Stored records
——
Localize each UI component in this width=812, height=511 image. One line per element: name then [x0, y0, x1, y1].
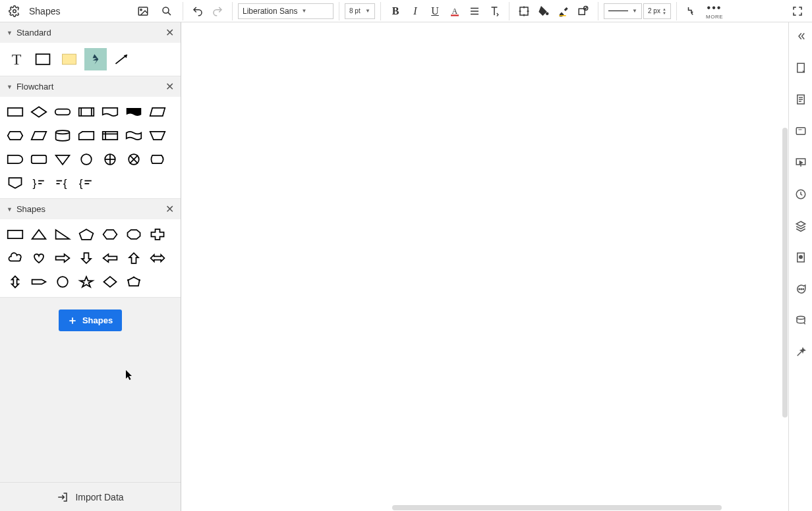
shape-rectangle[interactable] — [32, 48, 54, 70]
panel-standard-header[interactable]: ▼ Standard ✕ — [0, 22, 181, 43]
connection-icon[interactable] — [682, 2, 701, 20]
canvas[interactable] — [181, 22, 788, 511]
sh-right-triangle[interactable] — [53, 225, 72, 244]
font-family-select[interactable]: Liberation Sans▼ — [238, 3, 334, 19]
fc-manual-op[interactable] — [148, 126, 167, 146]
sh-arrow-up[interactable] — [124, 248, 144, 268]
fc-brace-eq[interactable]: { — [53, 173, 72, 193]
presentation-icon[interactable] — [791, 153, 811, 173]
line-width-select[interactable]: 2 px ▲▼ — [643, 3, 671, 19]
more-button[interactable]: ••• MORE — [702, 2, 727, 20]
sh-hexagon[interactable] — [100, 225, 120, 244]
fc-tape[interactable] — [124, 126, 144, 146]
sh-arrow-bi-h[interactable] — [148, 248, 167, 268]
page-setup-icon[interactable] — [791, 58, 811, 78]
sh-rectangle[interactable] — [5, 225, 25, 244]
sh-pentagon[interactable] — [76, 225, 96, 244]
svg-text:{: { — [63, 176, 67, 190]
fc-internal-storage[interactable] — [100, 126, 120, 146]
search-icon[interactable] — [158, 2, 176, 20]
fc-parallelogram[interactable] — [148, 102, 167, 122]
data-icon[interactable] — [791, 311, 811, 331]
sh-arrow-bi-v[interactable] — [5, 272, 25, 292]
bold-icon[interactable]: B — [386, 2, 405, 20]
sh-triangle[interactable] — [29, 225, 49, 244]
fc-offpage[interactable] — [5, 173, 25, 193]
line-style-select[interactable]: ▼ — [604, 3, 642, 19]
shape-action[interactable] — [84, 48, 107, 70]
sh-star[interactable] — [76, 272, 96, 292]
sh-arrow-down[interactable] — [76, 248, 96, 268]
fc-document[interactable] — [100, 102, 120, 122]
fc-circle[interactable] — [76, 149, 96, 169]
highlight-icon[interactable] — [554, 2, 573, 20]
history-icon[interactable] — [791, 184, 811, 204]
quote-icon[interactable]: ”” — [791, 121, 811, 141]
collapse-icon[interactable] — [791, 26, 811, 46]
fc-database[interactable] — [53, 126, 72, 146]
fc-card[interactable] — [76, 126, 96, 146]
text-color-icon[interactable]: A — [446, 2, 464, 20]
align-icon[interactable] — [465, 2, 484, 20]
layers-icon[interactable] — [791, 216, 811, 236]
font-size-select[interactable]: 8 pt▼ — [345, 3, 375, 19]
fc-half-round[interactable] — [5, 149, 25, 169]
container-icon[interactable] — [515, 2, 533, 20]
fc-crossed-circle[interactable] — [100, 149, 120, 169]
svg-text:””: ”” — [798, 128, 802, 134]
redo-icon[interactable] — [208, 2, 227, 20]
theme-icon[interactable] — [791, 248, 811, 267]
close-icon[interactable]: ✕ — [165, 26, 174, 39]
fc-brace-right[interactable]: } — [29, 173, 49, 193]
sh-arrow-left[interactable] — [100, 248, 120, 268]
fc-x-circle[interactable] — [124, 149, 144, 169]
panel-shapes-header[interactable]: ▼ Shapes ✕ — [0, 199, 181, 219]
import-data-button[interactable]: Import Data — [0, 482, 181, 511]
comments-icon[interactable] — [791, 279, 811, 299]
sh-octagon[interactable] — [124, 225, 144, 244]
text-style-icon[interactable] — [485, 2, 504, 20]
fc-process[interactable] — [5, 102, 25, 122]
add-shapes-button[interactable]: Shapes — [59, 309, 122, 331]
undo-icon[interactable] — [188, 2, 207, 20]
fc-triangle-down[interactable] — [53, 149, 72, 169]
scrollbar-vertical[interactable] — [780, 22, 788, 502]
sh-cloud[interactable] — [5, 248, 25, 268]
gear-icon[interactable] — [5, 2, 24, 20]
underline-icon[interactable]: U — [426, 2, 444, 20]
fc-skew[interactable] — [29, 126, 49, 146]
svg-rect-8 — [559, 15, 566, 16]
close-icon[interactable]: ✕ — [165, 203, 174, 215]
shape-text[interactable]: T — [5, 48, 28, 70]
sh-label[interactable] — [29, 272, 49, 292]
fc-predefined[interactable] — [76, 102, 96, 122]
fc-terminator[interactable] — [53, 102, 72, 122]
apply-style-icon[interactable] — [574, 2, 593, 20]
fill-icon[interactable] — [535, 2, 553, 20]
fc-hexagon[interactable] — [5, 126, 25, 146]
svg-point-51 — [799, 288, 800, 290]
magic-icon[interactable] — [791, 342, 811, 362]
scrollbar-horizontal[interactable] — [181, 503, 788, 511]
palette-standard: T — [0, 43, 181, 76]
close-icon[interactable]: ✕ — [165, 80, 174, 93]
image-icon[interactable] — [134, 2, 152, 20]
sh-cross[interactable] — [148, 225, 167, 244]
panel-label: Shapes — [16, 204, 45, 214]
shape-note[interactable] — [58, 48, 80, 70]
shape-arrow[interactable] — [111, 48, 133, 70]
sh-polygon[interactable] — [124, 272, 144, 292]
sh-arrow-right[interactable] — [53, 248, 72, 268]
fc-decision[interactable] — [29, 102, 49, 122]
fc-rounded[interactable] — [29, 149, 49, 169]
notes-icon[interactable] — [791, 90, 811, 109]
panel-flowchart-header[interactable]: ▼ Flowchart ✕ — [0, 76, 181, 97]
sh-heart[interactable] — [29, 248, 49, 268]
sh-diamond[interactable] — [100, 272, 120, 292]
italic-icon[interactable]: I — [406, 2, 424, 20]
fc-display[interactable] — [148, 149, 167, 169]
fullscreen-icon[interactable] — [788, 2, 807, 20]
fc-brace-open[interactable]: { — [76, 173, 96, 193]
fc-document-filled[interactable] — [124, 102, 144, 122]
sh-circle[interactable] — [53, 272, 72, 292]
——
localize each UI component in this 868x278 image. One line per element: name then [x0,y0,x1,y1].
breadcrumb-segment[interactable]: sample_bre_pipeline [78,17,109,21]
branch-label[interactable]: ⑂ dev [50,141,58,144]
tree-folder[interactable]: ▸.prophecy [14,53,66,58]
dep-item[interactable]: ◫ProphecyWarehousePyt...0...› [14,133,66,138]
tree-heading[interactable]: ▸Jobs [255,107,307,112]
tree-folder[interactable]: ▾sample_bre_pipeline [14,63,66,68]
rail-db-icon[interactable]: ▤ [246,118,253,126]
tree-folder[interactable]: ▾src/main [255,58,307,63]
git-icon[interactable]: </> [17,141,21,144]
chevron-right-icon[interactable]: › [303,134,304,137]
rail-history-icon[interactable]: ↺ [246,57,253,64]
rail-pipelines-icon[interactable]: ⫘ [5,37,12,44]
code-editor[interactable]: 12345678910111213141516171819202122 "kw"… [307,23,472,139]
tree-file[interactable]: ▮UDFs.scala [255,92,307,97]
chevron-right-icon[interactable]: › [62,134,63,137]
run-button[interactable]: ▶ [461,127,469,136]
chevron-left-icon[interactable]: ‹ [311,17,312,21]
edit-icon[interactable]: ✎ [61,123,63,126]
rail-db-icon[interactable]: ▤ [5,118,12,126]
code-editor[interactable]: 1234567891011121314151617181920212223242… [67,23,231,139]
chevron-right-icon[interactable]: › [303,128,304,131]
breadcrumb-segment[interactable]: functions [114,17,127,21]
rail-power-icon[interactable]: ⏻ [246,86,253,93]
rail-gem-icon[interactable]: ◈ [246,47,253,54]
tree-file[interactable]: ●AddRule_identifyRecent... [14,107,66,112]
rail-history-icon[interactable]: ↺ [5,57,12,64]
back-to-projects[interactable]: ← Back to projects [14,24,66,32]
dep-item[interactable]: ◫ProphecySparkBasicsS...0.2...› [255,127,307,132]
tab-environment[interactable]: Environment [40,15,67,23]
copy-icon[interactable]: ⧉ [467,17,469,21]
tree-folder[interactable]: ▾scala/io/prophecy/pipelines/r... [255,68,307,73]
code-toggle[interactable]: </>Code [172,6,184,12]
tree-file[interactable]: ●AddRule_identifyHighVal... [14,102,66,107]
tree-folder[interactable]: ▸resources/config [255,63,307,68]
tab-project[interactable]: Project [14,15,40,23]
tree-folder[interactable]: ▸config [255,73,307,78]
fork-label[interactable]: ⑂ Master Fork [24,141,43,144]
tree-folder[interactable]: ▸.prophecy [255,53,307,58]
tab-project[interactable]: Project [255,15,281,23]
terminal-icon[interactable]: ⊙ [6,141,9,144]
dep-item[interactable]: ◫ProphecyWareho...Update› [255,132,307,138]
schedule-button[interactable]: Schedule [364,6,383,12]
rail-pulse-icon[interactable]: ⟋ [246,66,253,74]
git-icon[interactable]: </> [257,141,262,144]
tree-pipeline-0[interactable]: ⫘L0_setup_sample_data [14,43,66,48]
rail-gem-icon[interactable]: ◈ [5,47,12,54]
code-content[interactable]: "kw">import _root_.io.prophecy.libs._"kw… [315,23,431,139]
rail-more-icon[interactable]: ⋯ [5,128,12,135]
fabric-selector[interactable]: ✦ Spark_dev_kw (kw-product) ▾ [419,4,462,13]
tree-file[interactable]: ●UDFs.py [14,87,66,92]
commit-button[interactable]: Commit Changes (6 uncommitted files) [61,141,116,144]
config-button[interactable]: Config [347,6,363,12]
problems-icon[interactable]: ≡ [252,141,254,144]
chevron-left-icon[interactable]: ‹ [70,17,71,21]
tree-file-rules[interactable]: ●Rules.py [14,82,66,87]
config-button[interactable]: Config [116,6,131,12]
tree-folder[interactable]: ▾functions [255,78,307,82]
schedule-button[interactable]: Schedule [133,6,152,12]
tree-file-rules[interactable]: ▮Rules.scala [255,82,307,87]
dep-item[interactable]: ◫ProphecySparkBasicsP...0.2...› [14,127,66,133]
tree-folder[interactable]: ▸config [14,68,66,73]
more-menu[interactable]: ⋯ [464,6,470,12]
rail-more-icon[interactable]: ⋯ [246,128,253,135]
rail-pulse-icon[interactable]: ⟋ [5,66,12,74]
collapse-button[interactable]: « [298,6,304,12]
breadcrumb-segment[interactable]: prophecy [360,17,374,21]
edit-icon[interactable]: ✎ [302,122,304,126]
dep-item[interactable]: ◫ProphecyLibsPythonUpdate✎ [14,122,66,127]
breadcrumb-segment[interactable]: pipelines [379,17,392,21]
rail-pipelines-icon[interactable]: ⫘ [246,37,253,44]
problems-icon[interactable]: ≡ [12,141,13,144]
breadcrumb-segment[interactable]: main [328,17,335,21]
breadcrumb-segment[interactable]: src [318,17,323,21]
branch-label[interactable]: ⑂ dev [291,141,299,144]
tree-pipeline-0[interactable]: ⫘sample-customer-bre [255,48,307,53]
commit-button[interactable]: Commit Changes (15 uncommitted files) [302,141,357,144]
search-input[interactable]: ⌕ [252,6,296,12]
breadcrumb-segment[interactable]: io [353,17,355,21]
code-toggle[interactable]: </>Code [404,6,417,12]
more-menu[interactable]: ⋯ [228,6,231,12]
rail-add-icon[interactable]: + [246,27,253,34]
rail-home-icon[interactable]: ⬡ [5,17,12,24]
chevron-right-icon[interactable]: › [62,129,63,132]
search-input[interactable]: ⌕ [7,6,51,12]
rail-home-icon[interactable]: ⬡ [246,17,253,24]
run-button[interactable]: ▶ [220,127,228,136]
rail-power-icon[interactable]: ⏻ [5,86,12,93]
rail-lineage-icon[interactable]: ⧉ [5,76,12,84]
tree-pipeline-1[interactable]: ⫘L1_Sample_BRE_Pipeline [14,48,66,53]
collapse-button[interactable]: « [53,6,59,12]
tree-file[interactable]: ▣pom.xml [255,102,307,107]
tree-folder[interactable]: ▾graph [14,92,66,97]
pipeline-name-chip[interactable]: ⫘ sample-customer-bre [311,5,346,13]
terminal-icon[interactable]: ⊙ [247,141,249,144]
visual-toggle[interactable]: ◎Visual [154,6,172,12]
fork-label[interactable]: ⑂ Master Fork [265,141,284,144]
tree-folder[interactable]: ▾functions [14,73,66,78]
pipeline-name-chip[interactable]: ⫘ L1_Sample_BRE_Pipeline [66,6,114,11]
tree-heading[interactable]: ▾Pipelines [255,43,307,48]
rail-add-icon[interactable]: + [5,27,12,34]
——
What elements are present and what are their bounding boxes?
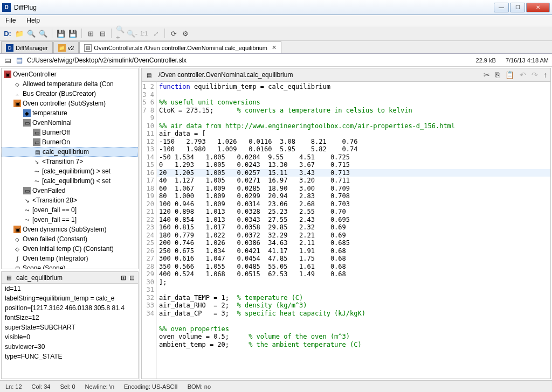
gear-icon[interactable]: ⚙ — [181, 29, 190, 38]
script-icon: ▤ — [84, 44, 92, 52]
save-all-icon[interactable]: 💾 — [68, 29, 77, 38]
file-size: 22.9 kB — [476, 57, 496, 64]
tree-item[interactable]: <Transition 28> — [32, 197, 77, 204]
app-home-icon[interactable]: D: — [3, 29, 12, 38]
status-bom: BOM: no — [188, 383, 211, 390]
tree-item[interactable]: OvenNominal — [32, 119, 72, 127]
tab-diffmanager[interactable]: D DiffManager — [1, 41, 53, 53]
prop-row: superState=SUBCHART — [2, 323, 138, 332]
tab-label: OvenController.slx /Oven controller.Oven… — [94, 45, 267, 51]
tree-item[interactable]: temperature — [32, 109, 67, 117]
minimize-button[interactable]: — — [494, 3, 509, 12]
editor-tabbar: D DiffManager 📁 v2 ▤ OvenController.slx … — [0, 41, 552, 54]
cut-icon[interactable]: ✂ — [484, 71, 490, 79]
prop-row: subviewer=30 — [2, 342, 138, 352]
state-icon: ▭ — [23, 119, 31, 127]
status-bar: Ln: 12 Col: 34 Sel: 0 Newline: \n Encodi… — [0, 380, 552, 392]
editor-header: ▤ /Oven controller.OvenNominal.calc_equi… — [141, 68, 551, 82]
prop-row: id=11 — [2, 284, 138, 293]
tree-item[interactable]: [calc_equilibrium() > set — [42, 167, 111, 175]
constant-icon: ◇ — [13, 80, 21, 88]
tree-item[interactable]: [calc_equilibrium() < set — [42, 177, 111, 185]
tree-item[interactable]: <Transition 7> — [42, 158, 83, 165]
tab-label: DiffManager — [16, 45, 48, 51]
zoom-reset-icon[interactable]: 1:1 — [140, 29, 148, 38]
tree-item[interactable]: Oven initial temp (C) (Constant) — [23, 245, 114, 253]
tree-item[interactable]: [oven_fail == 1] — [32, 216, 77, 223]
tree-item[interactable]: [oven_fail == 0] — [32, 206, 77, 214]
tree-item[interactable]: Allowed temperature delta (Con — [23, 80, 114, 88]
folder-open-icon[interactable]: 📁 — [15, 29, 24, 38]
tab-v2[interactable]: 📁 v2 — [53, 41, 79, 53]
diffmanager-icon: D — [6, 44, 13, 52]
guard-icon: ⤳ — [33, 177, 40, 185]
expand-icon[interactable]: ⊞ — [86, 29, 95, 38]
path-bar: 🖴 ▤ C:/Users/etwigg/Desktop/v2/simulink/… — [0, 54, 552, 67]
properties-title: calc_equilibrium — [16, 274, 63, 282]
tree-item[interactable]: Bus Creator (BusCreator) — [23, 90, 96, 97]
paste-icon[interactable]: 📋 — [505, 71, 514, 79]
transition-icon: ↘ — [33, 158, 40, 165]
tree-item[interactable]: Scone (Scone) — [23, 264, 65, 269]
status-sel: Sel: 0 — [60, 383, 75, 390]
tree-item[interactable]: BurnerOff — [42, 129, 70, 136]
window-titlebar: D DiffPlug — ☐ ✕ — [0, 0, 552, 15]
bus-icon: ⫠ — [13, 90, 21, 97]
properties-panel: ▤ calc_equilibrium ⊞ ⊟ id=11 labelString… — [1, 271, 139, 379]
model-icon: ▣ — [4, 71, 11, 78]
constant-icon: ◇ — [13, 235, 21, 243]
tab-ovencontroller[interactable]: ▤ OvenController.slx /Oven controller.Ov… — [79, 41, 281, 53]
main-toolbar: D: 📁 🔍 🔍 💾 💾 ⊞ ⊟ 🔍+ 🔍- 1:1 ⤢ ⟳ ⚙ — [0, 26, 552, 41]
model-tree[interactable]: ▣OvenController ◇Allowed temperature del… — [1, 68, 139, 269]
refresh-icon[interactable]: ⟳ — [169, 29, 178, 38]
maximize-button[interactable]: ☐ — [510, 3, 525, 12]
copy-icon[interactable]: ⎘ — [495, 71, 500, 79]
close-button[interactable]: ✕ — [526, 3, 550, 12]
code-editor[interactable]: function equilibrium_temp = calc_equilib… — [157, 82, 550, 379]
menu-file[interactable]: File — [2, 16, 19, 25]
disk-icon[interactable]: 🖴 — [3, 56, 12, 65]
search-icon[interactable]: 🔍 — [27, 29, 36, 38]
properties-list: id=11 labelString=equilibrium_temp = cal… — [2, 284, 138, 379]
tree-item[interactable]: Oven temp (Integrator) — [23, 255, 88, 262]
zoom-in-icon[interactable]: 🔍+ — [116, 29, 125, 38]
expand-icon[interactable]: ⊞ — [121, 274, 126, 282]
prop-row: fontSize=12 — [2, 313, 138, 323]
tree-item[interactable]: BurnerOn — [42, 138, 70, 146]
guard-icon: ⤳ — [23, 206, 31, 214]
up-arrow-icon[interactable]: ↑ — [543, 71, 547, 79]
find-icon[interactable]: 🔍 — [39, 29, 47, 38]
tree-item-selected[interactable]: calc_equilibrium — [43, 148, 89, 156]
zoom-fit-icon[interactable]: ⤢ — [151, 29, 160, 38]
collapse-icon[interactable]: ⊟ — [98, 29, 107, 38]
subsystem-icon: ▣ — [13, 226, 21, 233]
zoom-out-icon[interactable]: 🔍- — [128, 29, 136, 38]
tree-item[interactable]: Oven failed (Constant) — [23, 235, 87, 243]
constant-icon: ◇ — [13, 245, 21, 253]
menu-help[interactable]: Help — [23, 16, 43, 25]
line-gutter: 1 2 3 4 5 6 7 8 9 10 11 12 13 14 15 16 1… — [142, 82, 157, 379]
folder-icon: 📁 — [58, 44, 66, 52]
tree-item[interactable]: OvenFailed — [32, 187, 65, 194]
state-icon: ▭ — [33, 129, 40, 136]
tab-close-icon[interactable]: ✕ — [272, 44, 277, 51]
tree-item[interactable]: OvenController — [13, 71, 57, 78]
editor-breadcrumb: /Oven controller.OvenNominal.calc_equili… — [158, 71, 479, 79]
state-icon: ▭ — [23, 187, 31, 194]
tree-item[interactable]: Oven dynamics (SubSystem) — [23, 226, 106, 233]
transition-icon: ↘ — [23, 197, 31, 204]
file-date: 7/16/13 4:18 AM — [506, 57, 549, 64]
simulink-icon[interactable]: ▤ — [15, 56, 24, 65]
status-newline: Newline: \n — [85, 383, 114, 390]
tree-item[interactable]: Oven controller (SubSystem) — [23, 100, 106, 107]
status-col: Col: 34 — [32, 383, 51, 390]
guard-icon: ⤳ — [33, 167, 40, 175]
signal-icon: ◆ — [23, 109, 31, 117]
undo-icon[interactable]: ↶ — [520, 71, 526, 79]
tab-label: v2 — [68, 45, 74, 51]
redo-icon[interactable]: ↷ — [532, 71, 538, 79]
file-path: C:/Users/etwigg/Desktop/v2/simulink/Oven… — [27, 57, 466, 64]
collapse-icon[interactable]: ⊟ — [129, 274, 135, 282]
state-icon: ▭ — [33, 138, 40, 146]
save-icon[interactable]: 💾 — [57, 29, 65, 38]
——
### TRY IT
The answer must be every line from the records above that contains the word "heading", copied in full.

### OUTPUT FOR THIS TASK
tree-heading[interactable]: ▸Jobs [255,107,307,112]
tree-heading[interactable]: ▾Pipelines [255,43,307,48]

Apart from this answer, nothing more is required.